Task prompt: Through to the final line, write out the records below exactly, omitting any images they contain.

Dataset entries:
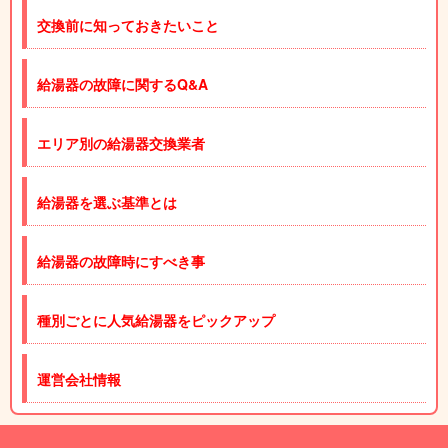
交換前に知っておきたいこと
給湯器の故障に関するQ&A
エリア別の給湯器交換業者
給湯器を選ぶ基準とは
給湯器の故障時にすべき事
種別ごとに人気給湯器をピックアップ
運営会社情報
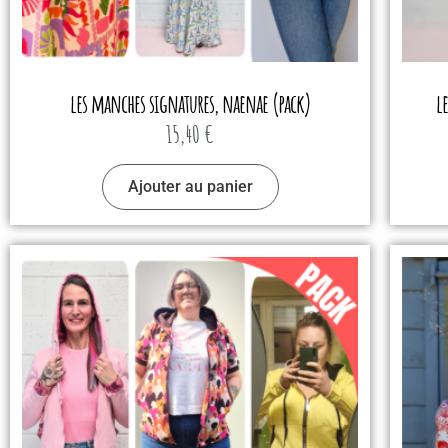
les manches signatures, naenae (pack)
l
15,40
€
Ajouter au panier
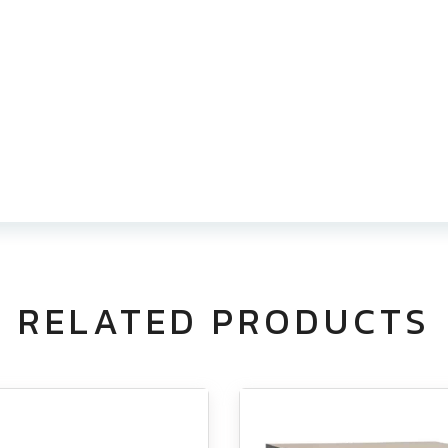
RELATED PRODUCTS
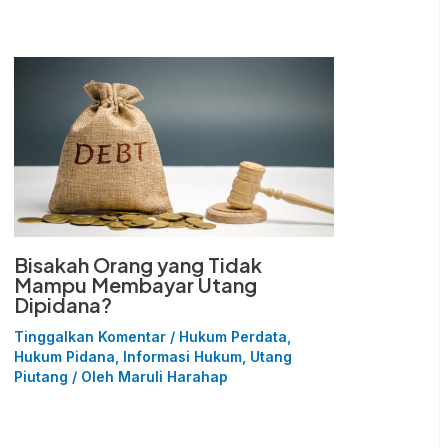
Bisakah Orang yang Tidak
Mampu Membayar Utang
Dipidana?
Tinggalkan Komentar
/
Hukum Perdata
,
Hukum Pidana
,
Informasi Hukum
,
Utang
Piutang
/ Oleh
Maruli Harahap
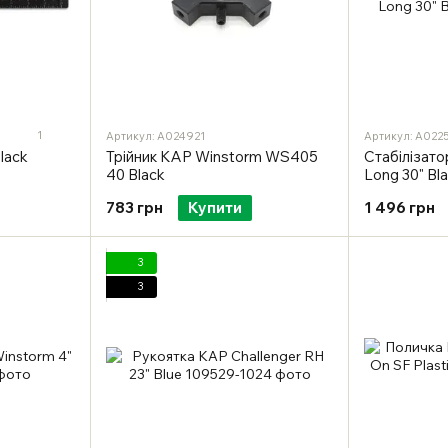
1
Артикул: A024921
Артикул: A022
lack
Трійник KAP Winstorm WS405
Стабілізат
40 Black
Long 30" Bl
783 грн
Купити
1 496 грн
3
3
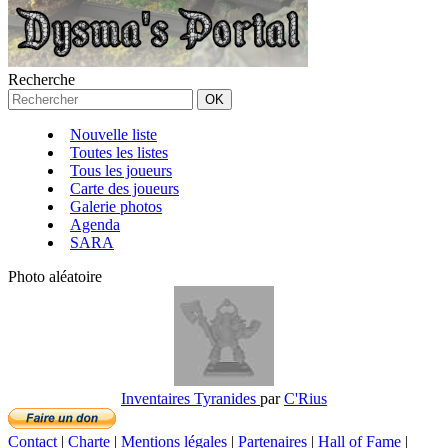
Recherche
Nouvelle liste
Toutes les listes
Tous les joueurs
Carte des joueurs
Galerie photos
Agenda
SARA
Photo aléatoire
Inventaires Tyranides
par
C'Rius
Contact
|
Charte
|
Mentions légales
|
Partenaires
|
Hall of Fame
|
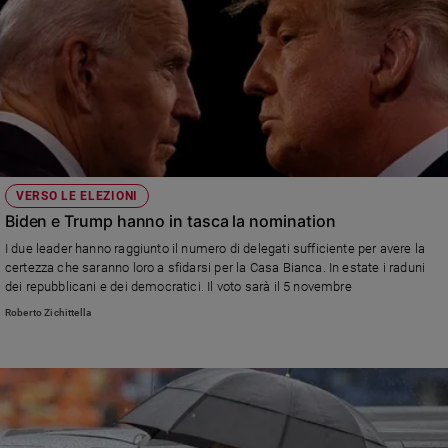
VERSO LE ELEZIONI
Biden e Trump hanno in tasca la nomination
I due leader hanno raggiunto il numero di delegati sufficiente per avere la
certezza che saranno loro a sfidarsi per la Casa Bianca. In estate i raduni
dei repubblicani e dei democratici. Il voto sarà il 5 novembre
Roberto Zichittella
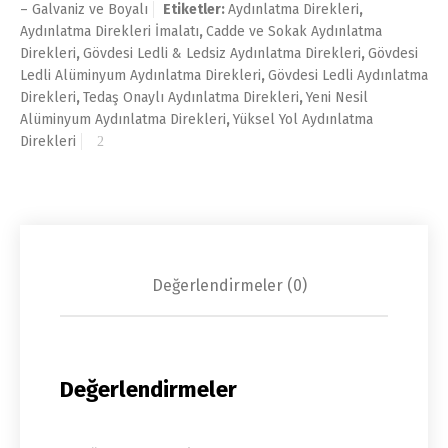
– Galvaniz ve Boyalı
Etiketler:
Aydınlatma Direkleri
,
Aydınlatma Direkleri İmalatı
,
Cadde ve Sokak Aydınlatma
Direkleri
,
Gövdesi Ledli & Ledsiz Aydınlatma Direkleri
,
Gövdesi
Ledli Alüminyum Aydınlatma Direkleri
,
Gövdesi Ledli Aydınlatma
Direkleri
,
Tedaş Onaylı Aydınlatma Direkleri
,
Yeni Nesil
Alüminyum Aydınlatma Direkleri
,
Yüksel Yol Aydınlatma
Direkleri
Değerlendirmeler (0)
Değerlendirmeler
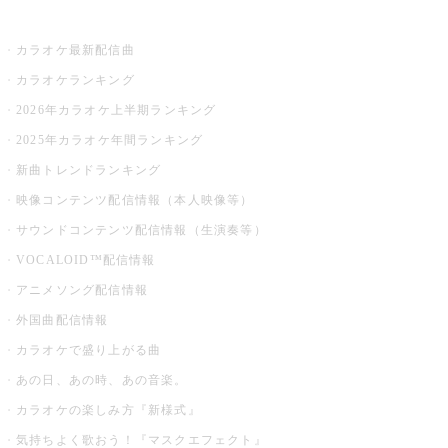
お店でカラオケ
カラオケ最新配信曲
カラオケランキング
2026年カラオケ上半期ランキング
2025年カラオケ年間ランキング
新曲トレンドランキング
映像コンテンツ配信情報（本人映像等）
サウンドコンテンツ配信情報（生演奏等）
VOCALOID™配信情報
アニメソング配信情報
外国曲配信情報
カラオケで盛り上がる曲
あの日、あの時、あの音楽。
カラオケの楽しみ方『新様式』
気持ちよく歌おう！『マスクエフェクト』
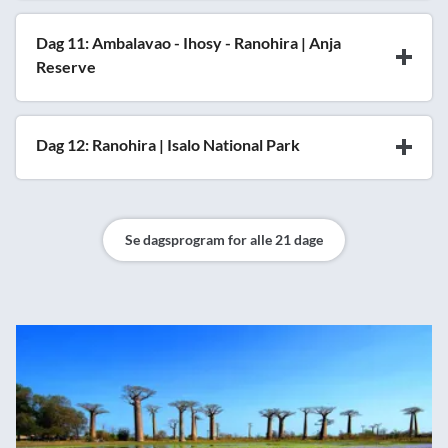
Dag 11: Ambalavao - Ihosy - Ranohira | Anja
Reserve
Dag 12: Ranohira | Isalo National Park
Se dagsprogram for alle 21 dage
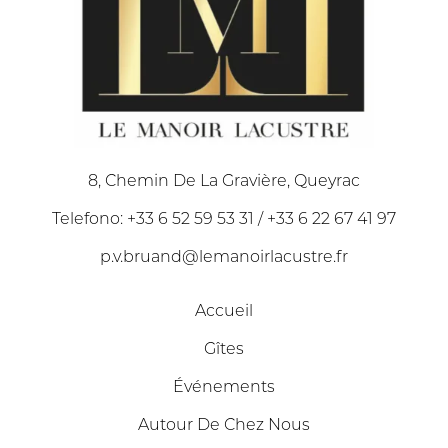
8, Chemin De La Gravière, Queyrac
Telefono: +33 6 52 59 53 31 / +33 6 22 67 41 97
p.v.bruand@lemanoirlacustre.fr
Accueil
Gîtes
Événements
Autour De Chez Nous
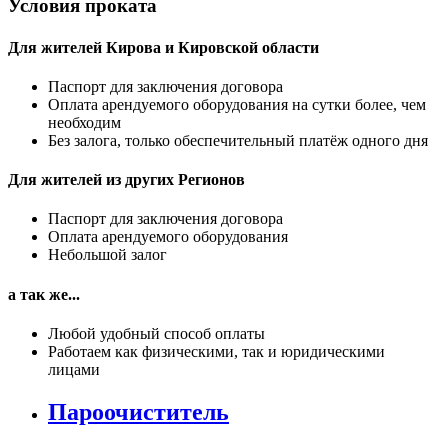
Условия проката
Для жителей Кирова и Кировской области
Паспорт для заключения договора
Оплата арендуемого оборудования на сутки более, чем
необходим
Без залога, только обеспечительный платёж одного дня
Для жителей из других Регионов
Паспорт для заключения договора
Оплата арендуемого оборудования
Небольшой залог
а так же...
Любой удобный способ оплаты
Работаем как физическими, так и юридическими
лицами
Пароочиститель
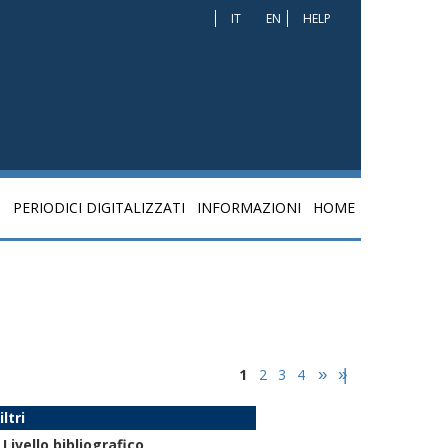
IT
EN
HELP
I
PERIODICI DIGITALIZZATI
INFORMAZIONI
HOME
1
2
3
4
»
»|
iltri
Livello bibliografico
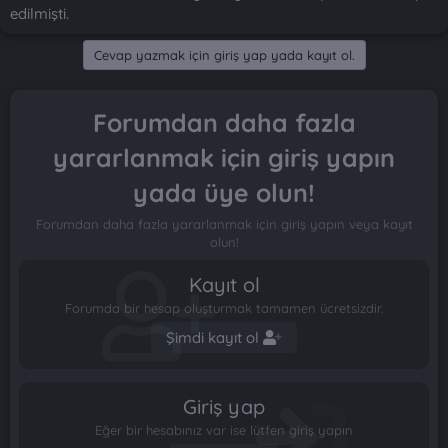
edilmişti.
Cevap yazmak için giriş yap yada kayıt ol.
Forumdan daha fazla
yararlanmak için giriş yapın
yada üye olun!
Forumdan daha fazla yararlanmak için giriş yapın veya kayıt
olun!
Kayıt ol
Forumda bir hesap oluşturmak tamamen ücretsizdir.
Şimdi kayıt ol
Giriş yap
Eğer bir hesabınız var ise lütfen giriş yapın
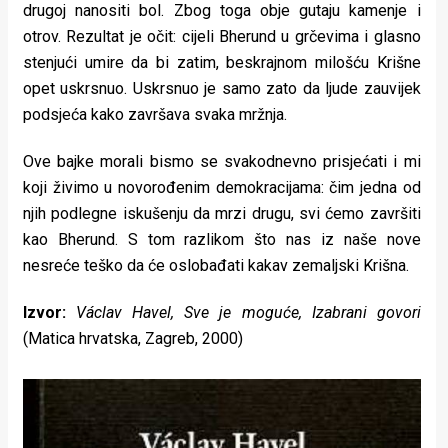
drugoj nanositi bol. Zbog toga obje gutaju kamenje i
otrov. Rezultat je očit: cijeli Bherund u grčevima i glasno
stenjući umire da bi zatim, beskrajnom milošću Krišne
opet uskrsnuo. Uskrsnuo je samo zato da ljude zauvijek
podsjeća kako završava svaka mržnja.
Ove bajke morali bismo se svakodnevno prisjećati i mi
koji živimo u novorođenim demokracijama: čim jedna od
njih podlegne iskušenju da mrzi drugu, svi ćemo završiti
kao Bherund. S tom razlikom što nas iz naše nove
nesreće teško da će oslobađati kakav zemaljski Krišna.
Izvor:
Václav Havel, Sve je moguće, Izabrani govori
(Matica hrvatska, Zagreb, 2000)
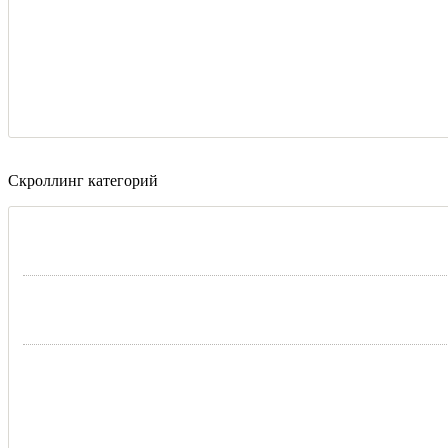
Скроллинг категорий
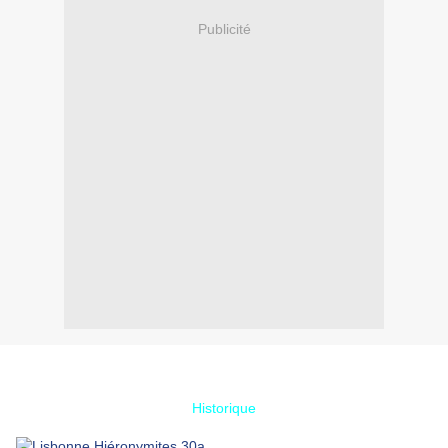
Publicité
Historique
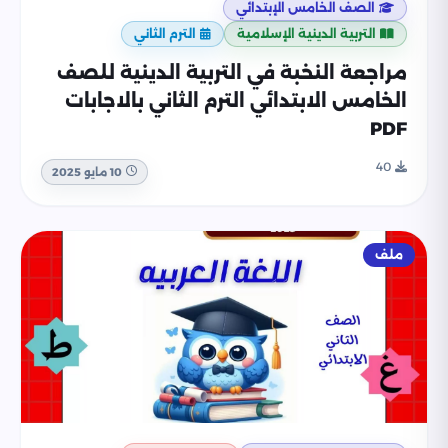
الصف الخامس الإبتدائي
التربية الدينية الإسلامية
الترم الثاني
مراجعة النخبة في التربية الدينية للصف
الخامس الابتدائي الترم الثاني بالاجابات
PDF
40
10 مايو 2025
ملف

Completed exercise:
交換前に知っておきたいこと
給湯器の故障に関するQ&A
エリア別の給湯器交換業者
給湯器を選ぶ基準とは
給湯器の故障時にすべき事
種別ごとに人気給湯器をピックアップ
運営会社情報
les manches signatures, naenae (pack)
l
15,40
€
Ajouter au panier
RELATED PRODUCTS
Bisakah Orang yang Tidak
Mampu Membayar Utang
Dipidana?
Tinggalkan Komentar
/
Hukum Perdata
,
Hukum Pidana
,
Informasi Hukum
,
Utang
Piutang
/ Oleh
Maruli Harahap
1
Артикул: A024921
Артикул: A022
lack
Трійник KAP Winstorm WS405
Стабілізат
40 Black
Long 30" Bl
783 грн
Купити
1 496 грн
3
3
Recherche
Nouvelle liste
Toutes les listes
Tous les joueurs
Carte des joueurs
Galerie photos
Agenda
SARA
Photo aléatoire
Inventaires Tyranides
par
C'Rius
Contact
|
Charte
|
Mentions légales
|
Partenaires
|
Hall of Fame
|
VERSO LE ELEZIONI
Biden e Trump hanno in tasca la nomination
I due leader hanno raggiunto il numero di delegati sufficiente per avere la
certezza che saranno loro a sfidarsi per la Casa Bianca. In estate i raduni
dei repubblicani e dei democratici. Il voto sarà il 5 novembre
Roberto Zichittella
– Galvaniz ve Boyalı
Etiketler:
Aydınlatma Direkleri
,
Aydınlatma Direkleri İmalatı
,
Cadde ve Sokak Aydınlatma
Direkleri
,
Gövdesi Ledli & Ledsiz Aydınlatma Direkleri
,
Gövdesi
Ledli Alüminyum Aydınlatma Direkleri
,
Gövdesi Ledli Aydınlatma
Direkleri
,
Tedaş Onaylı Aydınlatma Direkleri
,
Yeni Nesil
Alüminyum Aydınlatma Direkleri
,
Yüksel Yol Aydınlatma
Direkleri
Değerlendirmeler (0)
Değerlendirmeler
お店でカラオケ
カラオケ最新配信曲
カラオケランキング
2026年カラオケ上半期ランキング
2025年カラオケ年間ランキング
新曲トレンドランキング
映像コンテンツ配信情報（本人映像等）
サウンドコンテンツ配信情報（生演奏等）
VOCALOID™配信情報
アニメソング配信情報
外国曲配信情報
カラオケで盛り上がる曲
あの日、あの時、あの音楽。
カラオケの楽しみ方『新様式』
気持ちよく歌おう！『マスクエフェクト』
Dag 11: Ambalavao - Ihosy - Ranohira | Anja
Reserve
Dag 12: Ranohira | Isalo National Park
Se dagsprogram for alle 21 dage
8, Chemin De La Gravière, Queyrac
Telefono: +33 6 52 59 53 31 / +33 6 22 67 41 97
p.v.bruand@lemanoirlacustre.fr
Accueil
Gîtes
Événements
Autour De Chez Nous
Условия проката
Для жителей Кирова и Кировской области
Паспорт для заключения договора
Оплата арендуемого оборудования на сутки более, чем
необходим
Без залога, только обеспечительный платёж одного дня
Для жителей из других Регионов
Паспорт для заключения договора
Оплата арендуемого оборудования
Небольшой залог
а так же...
Любой удобный способ оплаты
Работаем как физическими, так и юридическими
лицами
Пароочиститель
IT
EN
HELP
I
PERIODICI DIGITALIZZATI
INFORMAZIONI
HOME
1
2
3
4
»
»|
iltri
Livello bibliografico
edilmişti.
Cevap yazmak için giriş yap yada kayıt ol.
Forumdan daha fazla
yararlanmak için giriş yapın
yada üye olun!
Forumdan daha fazla yararlanmak için giriş yapın veya kayıt
olun!
Kayıt ol
Forumda bir hesap oluşturmak tamamen ücretsizdir.
Şimdi kayıt ol
Giriş yap
Eğer bir hesabınız var ise lütfen giriş yapın
drugoj nanositi bol. Zbog toga obje gutaju kamenje i
otrov. Rezultat je očit: cijeli Bherund u grčevima i glasno
stenjući umire da bi zatim, beskrajnom milošću Krišne
opet uskrsnuo. Uskrsnuo je samo zato da ljude zauvijek
podsjeća kako završava svaka mržnja.
Ove bajke morali bismo se svakodnevno prisjećati i mi
koji živimo u novorođenim demokracijama: čim jedna od
njih podlegne iskušenju da mrzi drugu, svi ćemo završiti
kao Bherund. S tom razlikom što nas iz naše nove
nesreće teško da će oslobađati kakav zemaljski Krišna.
Izvor:
Václav Havel, Sve je moguće, Izabrani govori
(Matica hrvatska, Zagreb, 2000)
Скроллинг категорий
Publicité
Historique
الصف الخامس الإبتدائي
التربية الدينية الإسلامية
الترم الثاني
مراجعة النخبة في التربية الدينية للصف
الخامس الابتدائي الترم الثاني بالاجابات
PDF
40
10 مايو 2025
ملف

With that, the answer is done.